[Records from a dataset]
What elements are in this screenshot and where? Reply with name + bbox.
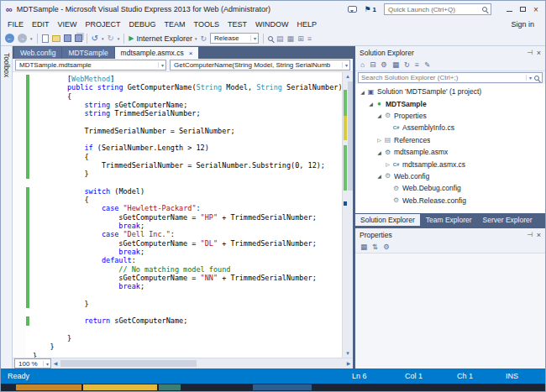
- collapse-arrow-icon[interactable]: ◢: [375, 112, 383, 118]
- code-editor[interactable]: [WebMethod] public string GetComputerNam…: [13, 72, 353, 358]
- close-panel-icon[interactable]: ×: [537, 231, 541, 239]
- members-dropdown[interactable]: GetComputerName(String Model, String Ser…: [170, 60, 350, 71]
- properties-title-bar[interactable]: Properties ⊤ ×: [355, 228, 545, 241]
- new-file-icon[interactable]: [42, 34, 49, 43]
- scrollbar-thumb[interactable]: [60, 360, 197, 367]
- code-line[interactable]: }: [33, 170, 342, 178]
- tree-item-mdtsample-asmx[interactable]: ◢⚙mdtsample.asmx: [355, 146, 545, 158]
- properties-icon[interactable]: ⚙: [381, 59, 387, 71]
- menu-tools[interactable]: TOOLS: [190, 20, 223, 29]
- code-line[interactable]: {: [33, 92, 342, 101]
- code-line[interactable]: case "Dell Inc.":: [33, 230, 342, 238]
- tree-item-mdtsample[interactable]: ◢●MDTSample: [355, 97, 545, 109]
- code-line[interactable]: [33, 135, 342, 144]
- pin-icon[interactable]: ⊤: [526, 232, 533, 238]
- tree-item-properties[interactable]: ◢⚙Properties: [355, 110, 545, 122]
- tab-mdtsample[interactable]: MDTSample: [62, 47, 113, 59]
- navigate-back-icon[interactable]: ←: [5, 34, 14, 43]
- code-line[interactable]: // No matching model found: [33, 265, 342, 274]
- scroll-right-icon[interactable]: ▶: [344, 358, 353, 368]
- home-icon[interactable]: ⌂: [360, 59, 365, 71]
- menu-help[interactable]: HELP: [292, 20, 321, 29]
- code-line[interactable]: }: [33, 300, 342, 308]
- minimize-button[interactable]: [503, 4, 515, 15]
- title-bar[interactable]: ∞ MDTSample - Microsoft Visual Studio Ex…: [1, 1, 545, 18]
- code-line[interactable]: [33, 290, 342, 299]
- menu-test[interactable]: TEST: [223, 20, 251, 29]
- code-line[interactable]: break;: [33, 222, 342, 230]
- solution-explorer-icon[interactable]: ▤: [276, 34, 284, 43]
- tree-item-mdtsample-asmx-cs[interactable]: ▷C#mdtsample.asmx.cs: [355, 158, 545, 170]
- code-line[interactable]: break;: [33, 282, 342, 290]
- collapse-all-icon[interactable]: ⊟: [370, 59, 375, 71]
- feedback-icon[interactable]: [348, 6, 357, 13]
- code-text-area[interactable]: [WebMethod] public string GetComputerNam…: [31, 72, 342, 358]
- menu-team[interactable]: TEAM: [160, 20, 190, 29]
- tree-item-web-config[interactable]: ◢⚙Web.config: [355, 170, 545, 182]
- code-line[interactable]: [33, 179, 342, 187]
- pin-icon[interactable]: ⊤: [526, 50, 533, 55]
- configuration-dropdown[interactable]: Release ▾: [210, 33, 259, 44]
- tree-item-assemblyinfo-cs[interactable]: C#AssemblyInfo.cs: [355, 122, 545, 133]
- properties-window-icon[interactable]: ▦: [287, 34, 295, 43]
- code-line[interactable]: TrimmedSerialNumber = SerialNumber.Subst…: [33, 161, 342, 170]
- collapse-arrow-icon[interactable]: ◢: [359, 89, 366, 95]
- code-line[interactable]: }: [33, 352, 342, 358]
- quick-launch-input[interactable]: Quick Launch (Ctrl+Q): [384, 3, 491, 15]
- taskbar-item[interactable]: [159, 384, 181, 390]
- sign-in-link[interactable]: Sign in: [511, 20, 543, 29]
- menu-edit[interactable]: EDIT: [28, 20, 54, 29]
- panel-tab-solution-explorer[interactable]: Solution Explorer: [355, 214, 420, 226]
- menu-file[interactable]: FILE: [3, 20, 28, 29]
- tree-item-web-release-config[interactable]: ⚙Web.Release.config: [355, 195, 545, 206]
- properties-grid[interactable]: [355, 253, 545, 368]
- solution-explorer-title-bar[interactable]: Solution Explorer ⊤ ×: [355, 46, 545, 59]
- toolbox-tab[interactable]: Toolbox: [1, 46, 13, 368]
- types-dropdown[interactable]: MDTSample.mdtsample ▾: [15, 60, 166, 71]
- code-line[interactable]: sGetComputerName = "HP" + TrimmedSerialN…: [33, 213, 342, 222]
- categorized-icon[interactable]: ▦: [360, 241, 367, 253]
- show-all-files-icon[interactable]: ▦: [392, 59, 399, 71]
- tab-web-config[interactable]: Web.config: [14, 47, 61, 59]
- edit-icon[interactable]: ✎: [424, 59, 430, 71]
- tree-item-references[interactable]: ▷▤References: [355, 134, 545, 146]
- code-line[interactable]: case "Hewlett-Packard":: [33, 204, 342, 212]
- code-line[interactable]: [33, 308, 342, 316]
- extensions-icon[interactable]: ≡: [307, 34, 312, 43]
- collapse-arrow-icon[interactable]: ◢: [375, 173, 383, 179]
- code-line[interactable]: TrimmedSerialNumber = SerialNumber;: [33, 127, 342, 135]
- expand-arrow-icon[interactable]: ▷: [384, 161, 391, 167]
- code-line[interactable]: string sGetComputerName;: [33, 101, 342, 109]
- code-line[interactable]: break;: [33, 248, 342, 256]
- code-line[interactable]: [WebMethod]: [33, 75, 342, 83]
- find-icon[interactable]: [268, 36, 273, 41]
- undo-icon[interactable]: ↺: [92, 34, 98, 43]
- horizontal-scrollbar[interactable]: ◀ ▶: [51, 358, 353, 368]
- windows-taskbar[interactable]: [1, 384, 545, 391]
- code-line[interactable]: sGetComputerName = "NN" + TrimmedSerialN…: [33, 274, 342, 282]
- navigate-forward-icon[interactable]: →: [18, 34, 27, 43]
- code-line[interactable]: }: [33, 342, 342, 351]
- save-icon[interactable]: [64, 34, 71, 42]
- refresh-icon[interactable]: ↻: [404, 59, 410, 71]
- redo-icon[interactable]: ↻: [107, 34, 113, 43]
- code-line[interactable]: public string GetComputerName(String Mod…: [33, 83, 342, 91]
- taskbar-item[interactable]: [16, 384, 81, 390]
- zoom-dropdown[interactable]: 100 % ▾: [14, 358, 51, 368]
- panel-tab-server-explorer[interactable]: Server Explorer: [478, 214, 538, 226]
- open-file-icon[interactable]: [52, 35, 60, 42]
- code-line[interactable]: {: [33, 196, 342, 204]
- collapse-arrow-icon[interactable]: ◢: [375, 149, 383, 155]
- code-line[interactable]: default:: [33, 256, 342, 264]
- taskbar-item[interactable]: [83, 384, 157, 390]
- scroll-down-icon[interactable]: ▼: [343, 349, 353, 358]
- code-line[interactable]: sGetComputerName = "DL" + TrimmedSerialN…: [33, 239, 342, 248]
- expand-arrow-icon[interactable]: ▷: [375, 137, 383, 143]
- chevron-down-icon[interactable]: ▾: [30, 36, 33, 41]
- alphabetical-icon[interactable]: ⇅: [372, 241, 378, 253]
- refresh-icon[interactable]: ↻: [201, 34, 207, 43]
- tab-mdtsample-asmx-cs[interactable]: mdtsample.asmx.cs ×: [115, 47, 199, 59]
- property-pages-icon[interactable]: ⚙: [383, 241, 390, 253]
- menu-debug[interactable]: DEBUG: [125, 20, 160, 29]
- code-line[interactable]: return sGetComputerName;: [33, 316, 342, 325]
...
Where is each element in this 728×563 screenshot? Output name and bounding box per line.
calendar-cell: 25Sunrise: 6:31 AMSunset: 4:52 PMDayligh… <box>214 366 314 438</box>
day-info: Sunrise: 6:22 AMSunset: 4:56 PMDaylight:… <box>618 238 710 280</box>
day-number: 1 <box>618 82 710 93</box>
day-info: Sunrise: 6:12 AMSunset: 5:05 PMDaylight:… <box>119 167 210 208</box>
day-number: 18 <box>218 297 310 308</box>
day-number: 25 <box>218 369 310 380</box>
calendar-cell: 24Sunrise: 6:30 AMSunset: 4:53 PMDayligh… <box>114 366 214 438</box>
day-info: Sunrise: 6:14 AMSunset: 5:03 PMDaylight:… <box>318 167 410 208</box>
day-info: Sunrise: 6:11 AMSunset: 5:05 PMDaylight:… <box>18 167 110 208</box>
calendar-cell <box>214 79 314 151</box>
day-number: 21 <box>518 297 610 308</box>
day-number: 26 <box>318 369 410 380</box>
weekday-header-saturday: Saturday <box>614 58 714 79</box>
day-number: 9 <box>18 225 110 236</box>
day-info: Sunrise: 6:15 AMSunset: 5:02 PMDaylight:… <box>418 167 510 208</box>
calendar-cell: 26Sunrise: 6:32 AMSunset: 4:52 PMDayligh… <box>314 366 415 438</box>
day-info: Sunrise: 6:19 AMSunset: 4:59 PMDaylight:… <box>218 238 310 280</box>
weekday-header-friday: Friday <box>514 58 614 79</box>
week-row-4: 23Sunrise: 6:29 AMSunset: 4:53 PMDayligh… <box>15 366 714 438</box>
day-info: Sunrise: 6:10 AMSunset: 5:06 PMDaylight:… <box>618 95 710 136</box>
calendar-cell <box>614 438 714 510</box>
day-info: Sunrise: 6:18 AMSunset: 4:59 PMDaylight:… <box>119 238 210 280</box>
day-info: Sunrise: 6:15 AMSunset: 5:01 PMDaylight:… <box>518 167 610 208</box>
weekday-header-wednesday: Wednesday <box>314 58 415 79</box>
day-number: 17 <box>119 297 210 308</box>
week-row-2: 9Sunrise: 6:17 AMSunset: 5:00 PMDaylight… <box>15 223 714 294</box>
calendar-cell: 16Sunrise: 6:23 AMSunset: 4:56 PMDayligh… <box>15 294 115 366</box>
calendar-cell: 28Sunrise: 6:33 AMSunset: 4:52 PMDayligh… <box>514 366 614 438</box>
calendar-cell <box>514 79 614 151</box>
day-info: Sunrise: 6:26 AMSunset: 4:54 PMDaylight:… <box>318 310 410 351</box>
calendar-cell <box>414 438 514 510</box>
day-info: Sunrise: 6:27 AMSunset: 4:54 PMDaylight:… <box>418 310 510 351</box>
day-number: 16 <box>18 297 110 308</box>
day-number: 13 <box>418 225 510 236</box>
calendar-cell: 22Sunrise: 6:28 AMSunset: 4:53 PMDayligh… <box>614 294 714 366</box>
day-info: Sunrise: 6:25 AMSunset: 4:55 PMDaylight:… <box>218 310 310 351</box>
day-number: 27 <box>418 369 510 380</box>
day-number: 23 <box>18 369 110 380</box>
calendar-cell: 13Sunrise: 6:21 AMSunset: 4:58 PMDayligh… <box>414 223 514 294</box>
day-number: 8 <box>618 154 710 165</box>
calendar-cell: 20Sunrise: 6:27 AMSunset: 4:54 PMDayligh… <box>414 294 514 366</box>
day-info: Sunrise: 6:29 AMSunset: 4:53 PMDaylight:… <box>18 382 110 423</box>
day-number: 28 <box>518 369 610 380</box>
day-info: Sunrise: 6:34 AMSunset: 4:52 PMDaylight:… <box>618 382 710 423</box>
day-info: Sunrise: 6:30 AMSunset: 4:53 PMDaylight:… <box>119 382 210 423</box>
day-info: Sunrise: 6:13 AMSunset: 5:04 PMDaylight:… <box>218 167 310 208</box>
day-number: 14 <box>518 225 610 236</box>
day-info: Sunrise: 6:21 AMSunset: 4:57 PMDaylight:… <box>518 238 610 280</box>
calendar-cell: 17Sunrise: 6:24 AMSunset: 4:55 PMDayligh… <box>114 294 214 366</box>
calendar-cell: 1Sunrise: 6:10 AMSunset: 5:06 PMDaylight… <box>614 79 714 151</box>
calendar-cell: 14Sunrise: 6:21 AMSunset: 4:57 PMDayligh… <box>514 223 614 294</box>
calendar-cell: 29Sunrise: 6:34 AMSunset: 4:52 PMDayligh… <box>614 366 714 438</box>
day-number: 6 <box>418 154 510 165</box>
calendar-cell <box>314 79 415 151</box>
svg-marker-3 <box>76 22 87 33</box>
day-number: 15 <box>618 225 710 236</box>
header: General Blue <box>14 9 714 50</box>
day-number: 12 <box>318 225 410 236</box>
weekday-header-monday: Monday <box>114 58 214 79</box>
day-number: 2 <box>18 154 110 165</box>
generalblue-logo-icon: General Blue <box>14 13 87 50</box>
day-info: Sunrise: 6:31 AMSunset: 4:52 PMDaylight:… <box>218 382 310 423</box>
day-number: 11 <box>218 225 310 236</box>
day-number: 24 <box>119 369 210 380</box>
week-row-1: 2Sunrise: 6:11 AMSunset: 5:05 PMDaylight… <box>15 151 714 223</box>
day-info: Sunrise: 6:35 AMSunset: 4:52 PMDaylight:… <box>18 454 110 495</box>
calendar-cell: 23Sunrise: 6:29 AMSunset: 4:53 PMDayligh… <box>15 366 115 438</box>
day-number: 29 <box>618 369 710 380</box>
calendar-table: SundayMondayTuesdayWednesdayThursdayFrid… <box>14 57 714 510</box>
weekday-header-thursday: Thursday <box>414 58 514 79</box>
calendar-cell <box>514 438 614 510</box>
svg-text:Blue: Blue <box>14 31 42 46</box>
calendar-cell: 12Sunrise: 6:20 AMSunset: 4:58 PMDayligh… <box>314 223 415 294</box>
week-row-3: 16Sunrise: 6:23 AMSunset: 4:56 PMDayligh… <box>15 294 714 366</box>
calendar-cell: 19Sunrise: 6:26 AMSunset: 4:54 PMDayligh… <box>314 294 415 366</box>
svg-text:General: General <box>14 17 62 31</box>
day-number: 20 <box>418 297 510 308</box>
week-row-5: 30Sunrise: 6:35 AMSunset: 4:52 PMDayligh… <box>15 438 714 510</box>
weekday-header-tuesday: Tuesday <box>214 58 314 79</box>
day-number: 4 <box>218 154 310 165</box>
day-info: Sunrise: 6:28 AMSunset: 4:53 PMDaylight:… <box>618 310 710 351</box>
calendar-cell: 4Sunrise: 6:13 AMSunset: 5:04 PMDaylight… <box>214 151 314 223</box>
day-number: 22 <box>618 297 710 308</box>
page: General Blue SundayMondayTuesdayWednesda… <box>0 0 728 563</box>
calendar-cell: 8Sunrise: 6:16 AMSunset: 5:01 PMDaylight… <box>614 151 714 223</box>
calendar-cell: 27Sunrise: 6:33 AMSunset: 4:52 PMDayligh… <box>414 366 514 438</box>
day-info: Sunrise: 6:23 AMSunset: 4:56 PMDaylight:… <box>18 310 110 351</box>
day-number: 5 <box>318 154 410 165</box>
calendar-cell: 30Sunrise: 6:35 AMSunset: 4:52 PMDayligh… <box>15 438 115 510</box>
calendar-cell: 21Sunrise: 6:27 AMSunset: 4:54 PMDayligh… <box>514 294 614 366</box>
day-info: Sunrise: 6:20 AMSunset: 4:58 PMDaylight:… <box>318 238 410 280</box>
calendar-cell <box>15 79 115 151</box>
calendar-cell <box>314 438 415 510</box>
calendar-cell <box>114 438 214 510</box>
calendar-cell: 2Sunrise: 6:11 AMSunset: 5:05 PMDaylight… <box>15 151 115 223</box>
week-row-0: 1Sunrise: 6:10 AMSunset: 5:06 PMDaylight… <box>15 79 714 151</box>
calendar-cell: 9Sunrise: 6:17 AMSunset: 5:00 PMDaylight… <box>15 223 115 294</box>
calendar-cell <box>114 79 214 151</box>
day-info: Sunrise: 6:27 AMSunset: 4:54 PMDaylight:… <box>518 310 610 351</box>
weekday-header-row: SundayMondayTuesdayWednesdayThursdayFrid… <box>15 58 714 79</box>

§ **Instructions for the task**: A single number is asked for: how many lines in the entries above hold the string "Release".

§ **Response box**: 2